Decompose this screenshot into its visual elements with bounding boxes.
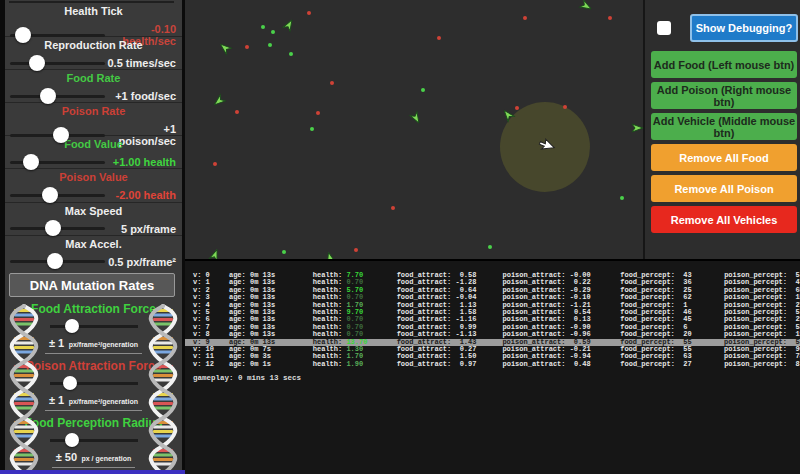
food-value-slider-thumb[interactable]: [23, 154, 39, 170]
vehicle-icon: [207, 247, 222, 259]
health-tick-label: Health Tick: [5, 5, 182, 17]
vehicle-icon: [217, 40, 234, 57]
vehicle-icon: [211, 93, 228, 110]
food-value-slider[interactable]: [10, 161, 105, 164]
poison-value-label: Poison Value: [5, 171, 182, 183]
max-accel-value: 0.5 px/frame²: [105, 256, 182, 268]
slider-row-food-rate: Food Rate +1 food/sec: [5, 69, 182, 102]
poison-dot: [213, 162, 217, 166]
debug-row: Show Debugging?: [657, 14, 800, 42]
food-rate-slider-thumb[interactable]: [40, 88, 56, 104]
dna-mutation-rates-header: DNA Mutation Rates: [9, 273, 175, 297]
vehicle-stat-row: v: 3age: 0m 13shealth: 0.70food_attract:…: [185, 294, 800, 301]
food-dot: [271, 30, 275, 34]
bottom-accent-bar: [0, 470, 185, 474]
poison-attraction-force-slider[interactable]: [50, 382, 138, 385]
food-dot: [289, 52, 293, 56]
poison-dot: [523, 16, 527, 20]
poison-rate-label: Poison Rate: [5, 105, 182, 117]
poison-dot: [245, 45, 249, 49]
vehicle-stat-row: v: 1age: 0m 13shealth: 0.70food_attract:…: [185, 279, 800, 286]
vehicle-stat-row: v: 6age: 0m 13shealth: 0.70food_attract:…: [185, 316, 800, 323]
food-perception-radius-slider[interactable]: [50, 439, 138, 442]
debug-checkbox[interactable]: [657, 21, 671, 35]
food-dot: [488, 245, 492, 249]
remove-all-food-button[interactable]: Remove All Food: [651, 144, 797, 171]
poison-value-slider[interactable]: [10, 194, 105, 197]
actions-panel: Show Debugging? Add Food (Left mouse btn…: [643, 0, 800, 259]
food-attraction-force-slider-thumb[interactable]: [65, 319, 79, 333]
food-attraction-force-mutation-amount: ± 1 px/frame²/generation: [45, 333, 142, 354]
food-dot: [421, 88, 425, 92]
poison-dot: [330, 81, 334, 85]
max-speed-label: Max Speed: [5, 205, 182, 217]
slider-row-max-accel: Max Accel. 0.5 px/frame²: [5, 235, 182, 268]
poison-dot: [235, 110, 239, 114]
vehicle-stat-row: v: 10age: 0m 7shealth: 1.30food_attract:…: [185, 346, 800, 353]
poison-dot: [307, 11, 311, 15]
food-value-value: +1.00 health: [105, 156, 182, 168]
poison-rate-slider[interactable]: [10, 134, 105, 137]
add-poison-button[interactable]: Add Poison (Right mouse btn): [651, 82, 797, 109]
vehicle-stat-row: v: 11age: 0m 3shealth: 1.70food_attract:…: [185, 353, 800, 360]
poison-dot: [354, 248, 358, 252]
vehicle-stat-row: v: 4age: 0m 13shealth: 1.70food_attract:…: [185, 302, 800, 309]
food-dot: [620, 196, 624, 200]
health-tick-slider-thumb[interactable]: [15, 27, 31, 43]
vehicle-stat-row: v: 5age: 0m 13shealth: 9.70food_attract:…: [185, 309, 800, 316]
food-dot: [261, 25, 265, 29]
max-accel-label: Max Accel.: [5, 238, 182, 250]
poison-rate-slider-thumb[interactable]: [53, 127, 69, 143]
max-speed-slider[interactable]: [10, 227, 105, 230]
vehicle-icon: [631, 122, 643, 134]
food-rate-value: +1 food/sec: [105, 90, 182, 102]
poison-dot: [563, 105, 567, 109]
poison-value-slider-thumb[interactable]: [42, 187, 58, 203]
add-food-button[interactable]: Add Food (Left mouse btn): [651, 51, 797, 78]
food-perception-radius-mutation-amount: ± 50 px / generation: [52, 447, 136, 468]
food-attraction-force-slider[interactable]: [50, 325, 138, 328]
dna-panel: Food Attraction Force ± 1 px/frame²/gene…: [5, 303, 182, 474]
simulation-canvas[interactable]: [185, 0, 643, 259]
vehicle-icon: [281, 17, 297, 33]
slider-row-max-speed: Max Speed 5 px/frame: [5, 202, 182, 235]
poison-dot: [608, 16, 612, 20]
vehicle-icon: [578, 0, 594, 14]
vehicle-stat-row: v: 9age: 0m 13shealth: 13.70food_attract…: [185, 339, 800, 346]
slider-row-poison-rate: Poison Rate +1 poison/sec: [5, 102, 182, 135]
vehicle-stat-row: v: 7age: 0m 13shealth: 0.70food_attract:…: [185, 324, 800, 331]
vehicle-stat-row: v: 12age: 0m 1shealth: 1.90food_attract:…: [185, 361, 800, 368]
slider-row-health-tick: Health Tick -0.10 health/sec: [5, 3, 182, 36]
max-accel-slider-thumb[interactable]: [47, 253, 63, 269]
slider-rows: Health Tick -0.10 health/sec Reproductio…: [5, 3, 182, 268]
remove-all-poison-button[interactable]: Remove All Poison: [651, 175, 797, 202]
health-tick-slider[interactable]: [10, 34, 105, 37]
poison-dot: [515, 106, 519, 110]
remove-all-vehicles-button[interactable]: Remove All Vehicles: [651, 206, 797, 233]
food-perception-radius-slider-thumb[interactable]: [65, 433, 79, 447]
add-vehicle-button[interactable]: Add Vehicle (Middle mouse btn): [651, 113, 797, 140]
vehicle-stat-row: v: 2age: 0m 13shealth: 5.70food_attract:…: [185, 287, 800, 294]
vehicle-stat-row: v: 8age: 0m 13shealth: 0.70food_attract:…: [185, 331, 800, 338]
poison-dot: [437, 36, 441, 40]
food-rate-slider[interactable]: [10, 95, 105, 98]
poison-attraction-force-mutation-amount: ± 1 px/frame²/generation: [45, 390, 142, 411]
evolution-simulator-app: Health Tick -0.10 health/sec Reproductio…: [0, 0, 800, 474]
dna-helix-left-graphic: [5, 303, 43, 474]
max-speed-slider-thumb[interactable]: [45, 220, 61, 236]
reproduction-rate-value: 0.5 times/sec: [105, 57, 182, 69]
vehicle-icon: [323, 251, 338, 259]
poison-value-value: -2.00 health: [105, 189, 182, 201]
vehicle-icon: [408, 110, 424, 126]
vehicle-stats-console: v: 0age: 0m 13shealth: 7.70food_attract:…: [185, 259, 800, 474]
poison-attraction-force-slider-thumb[interactable]: [63, 376, 77, 390]
show-debugging-button[interactable]: Show Debugging?: [690, 14, 798, 42]
dna-helix-right-graphic: [144, 303, 182, 474]
reproduction-rate-slider-thumb[interactable]: [29, 55, 45, 71]
reproduction-rate-slider[interactable]: [10, 62, 105, 65]
poison-dot: [391, 206, 395, 210]
food-dot: [268, 43, 272, 47]
food-dot: [282, 250, 286, 254]
max-accel-slider[interactable]: [10, 260, 105, 263]
gameplay-time: gameplay: 0 mins 13 secs: [193, 374, 800, 382]
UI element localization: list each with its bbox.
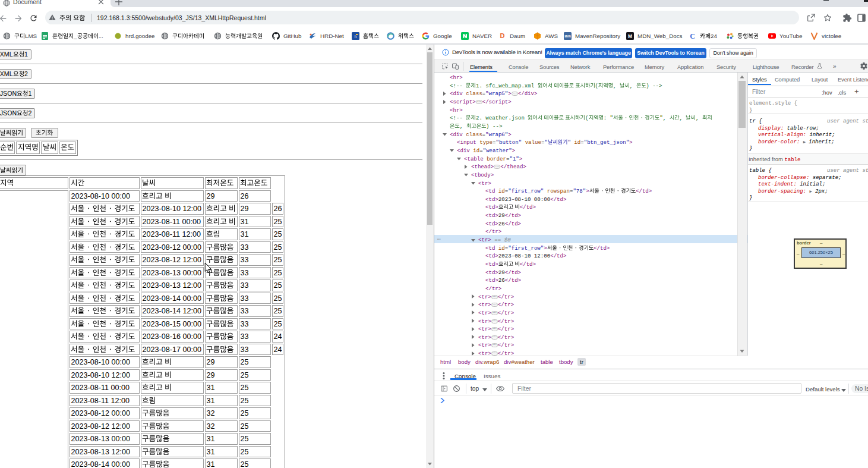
svg-text:D: D xyxy=(500,32,505,39)
svg-text:M: M xyxy=(628,33,632,39)
svg-text:C: C xyxy=(690,32,695,40)
svg-text:MVN: MVN xyxy=(564,35,571,38)
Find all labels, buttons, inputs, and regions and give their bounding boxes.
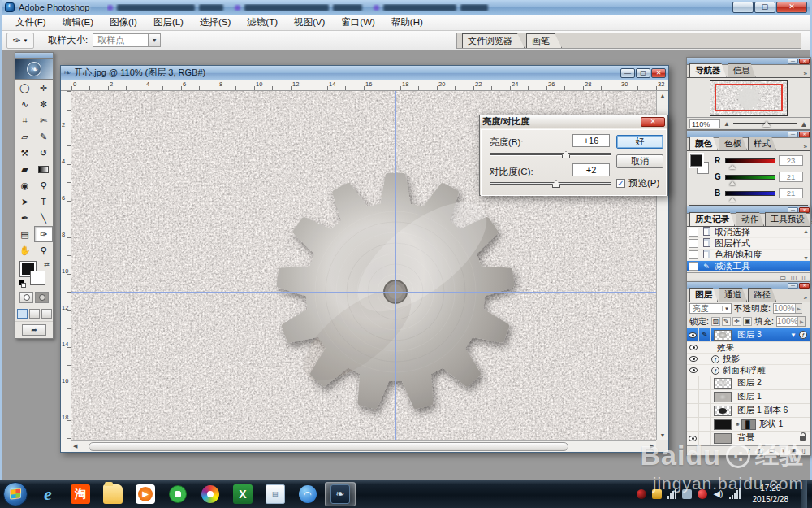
show-desktop-button[interactable] xyxy=(801,480,807,508)
tab-paths[interactable]: 路径 xyxy=(748,288,776,302)
layer-row-layer2[interactable]: 图层 2 xyxy=(687,376,810,390)
navigator-viewbox[interactable] xyxy=(715,84,783,111)
eyedropper-tool-preset[interactable]: ✑ ▼ xyxy=(6,33,34,49)
blue-value[interactable]: 21 xyxy=(779,188,803,198)
new-snapshot-icon[interactable]: ◫ xyxy=(791,274,797,281)
taskbar-explorer[interactable] xyxy=(97,482,128,506)
layer-row-layer1-copy6[interactable]: 图层 1 副本 6 xyxy=(687,404,810,418)
tab-channels[interactable]: 通道 xyxy=(719,288,747,302)
lasso-tool[interactable]: ∿ xyxy=(15,96,34,112)
scroll-up-icon[interactable]: ▲ xyxy=(803,228,809,234)
taskbar-ie[interactable]: e xyxy=(32,482,63,506)
tray-volume-icon[interactable]: ◀) xyxy=(713,488,723,499)
zoom-out-icon[interactable]: ▲ xyxy=(723,120,730,128)
tray-red-icon[interactable] xyxy=(698,489,707,499)
palette-minimize-button[interactable]: — xyxy=(788,207,798,213)
taskbar-360-browser[interactable] xyxy=(195,482,226,506)
taskbar-excel[interactable]: X xyxy=(227,482,258,506)
green-value[interactable]: 21 xyxy=(779,172,803,182)
tray-signal-icon[interactable] xyxy=(667,489,676,499)
type-tool[interactable]: T xyxy=(34,193,53,210)
fullscreen-menubar-button[interactable] xyxy=(29,309,40,319)
palette-menu-icon[interactable]: » xyxy=(804,143,810,150)
tab-actions[interactable]: 动作 xyxy=(736,212,764,226)
photoshop-logo[interactable]: ❧ xyxy=(15,59,53,80)
dodge-tool[interactable]: ⚲ xyxy=(34,177,53,193)
scroll-down-icon[interactable]: ▼ xyxy=(803,255,809,261)
close-button[interactable]: ✕ xyxy=(776,2,807,13)
palette-close-button[interactable]: ✕ xyxy=(799,283,810,289)
elliptical-marquee-tool[interactable]: ◯ xyxy=(15,80,34,96)
zoom-tool[interactable]: ⚲ xyxy=(34,242,53,258)
vector-mask-thumbnail[interactable]: ▊ xyxy=(741,419,756,430)
slider-thumb[interactable] xyxy=(762,121,771,127)
slice-tool[interactable]: ✄ xyxy=(34,112,53,128)
menu-item-3[interactable]: 图层(L) xyxy=(146,15,191,30)
taskbar-notepad[interactable]: ▤ xyxy=(260,482,291,506)
tray-gold-icon[interactable] xyxy=(652,489,662,499)
brightness-input[interactable]: +16 xyxy=(572,134,610,147)
sample-size-select[interactable]: 取样点 ▼ xyxy=(93,33,161,47)
lock-transparency-icon[interactable]: ▨ xyxy=(711,317,720,326)
taskbar-browser[interactable]: ◠ xyxy=(292,482,323,506)
layer-row-layer3[interactable]: ✎ 图层 3 ▼f xyxy=(687,328,810,342)
shape-fill-thumbnail[interactable] xyxy=(714,419,732,430)
brightness-slider[interactable] xyxy=(490,151,611,158)
ok-button[interactable]: 好 xyxy=(616,135,663,149)
collapse-effects-icon[interactable]: ▼ xyxy=(790,332,797,339)
tray-network-icon[interactable] xyxy=(729,488,741,499)
background-color[interactable] xyxy=(30,271,45,285)
preview-checkbox[interactable]: ✓ xyxy=(616,179,625,188)
doc-maximize-button[interactable]: ▢ xyxy=(636,68,650,78)
hand-tool[interactable]: ✋ xyxy=(15,242,34,258)
history-source-checkbox[interactable] xyxy=(689,250,698,259)
taskbar-taobao[interactable]: 淘 xyxy=(65,482,96,506)
tab-swatches[interactable]: 色板 xyxy=(719,137,747,150)
contrast-input[interactable]: +2 xyxy=(572,163,610,176)
start-button[interactable] xyxy=(3,482,28,506)
tray-usb-icon[interactable] xyxy=(682,489,692,499)
standard-mode-button[interactable] xyxy=(19,292,33,303)
history-step-selected[interactable]: ✎ 减淡工具 xyxy=(687,261,810,272)
foreground-color[interactable] xyxy=(690,154,702,167)
history-source-checkbox[interactable] xyxy=(689,239,698,248)
document-titlebar[interactable]: ❧ 开心.jpg @ 110% (图层 3, RGB#) — ▢ ✕ xyxy=(61,66,668,80)
palette-close-button[interactable]: ✕ xyxy=(799,59,810,64)
effects-header-row[interactable]: 效果 xyxy=(687,342,810,354)
tab-file-browser[interactable]: 文件浏览器 xyxy=(462,33,525,48)
navigator-zoom-value[interactable]: 110% xyxy=(689,119,720,128)
tab-info[interactable]: 信息 xyxy=(728,63,756,77)
add-layer-style-icon[interactable]: ƒ xyxy=(748,447,751,454)
healing-brush-tool[interactable]: ▱ xyxy=(15,128,34,145)
dialog-close-button[interactable]: ✕ xyxy=(641,117,665,127)
lock-all-icon[interactable]: ▣ xyxy=(743,317,752,326)
standard-screen-button[interactable] xyxy=(17,309,28,319)
palette-close-button[interactable]: ✕ xyxy=(799,207,810,213)
cancel-button[interactable]: 取消 xyxy=(616,154,663,168)
menu-item-2[interactable]: 图像(I) xyxy=(102,15,145,30)
menu-item-5[interactable]: 滤镜(T) xyxy=(240,15,285,30)
effect-row-drop-shadow[interactable]: f 投影 xyxy=(687,354,810,365)
menu-item-4[interactable]: 选择(S) xyxy=(192,15,238,30)
visibility-eye-icon[interactable] xyxy=(689,367,698,373)
history-source-checkbox[interactable] xyxy=(689,262,698,271)
add-mask-icon[interactable]: ◧ xyxy=(757,447,763,454)
palette-menu-icon[interactable]: » xyxy=(804,294,810,302)
layer-row-layer1[interactable]: 图层 1 xyxy=(687,390,810,404)
history-brush-tool[interactable]: ↺ xyxy=(34,145,53,161)
tab-brushes[interactable]: 画笔 xyxy=(526,33,562,48)
minimize-button[interactable]: — xyxy=(732,2,754,13)
horizontal-scrollbar[interactable]: ◀▶ xyxy=(71,440,656,452)
tab-color[interactable]: 颜色 xyxy=(689,137,718,150)
vertical-guide[interactable] xyxy=(395,91,396,440)
layer-thumbnail[interactable] xyxy=(714,392,732,402)
menu-item-6[interactable]: 视图(V) xyxy=(287,15,332,30)
tab-styles[interactable]: 样式 xyxy=(748,137,776,150)
crop-tool[interactable]: ⌗ xyxy=(15,112,34,128)
palette-close-button[interactable]: ✕ xyxy=(799,132,810,137)
blue-slider[interactable] xyxy=(725,191,775,196)
visibility-eye-icon[interactable] xyxy=(689,345,698,350)
toolbox-grip[interactable] xyxy=(15,53,53,59)
scroll-thumb[interactable] xyxy=(89,442,568,451)
swap-colors-icon[interactable]: ⇄ xyxy=(44,261,50,268)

■ ■ ■ ■ ■ ■ ■

About this task. The lines holding the string "lock" in the listing above are what you should copy out.

Result below.
lock-transparency-icon[interactable]: ▨ xyxy=(711,317,720,326)
lock-all-icon[interactable]: ▣ xyxy=(743,317,752,326)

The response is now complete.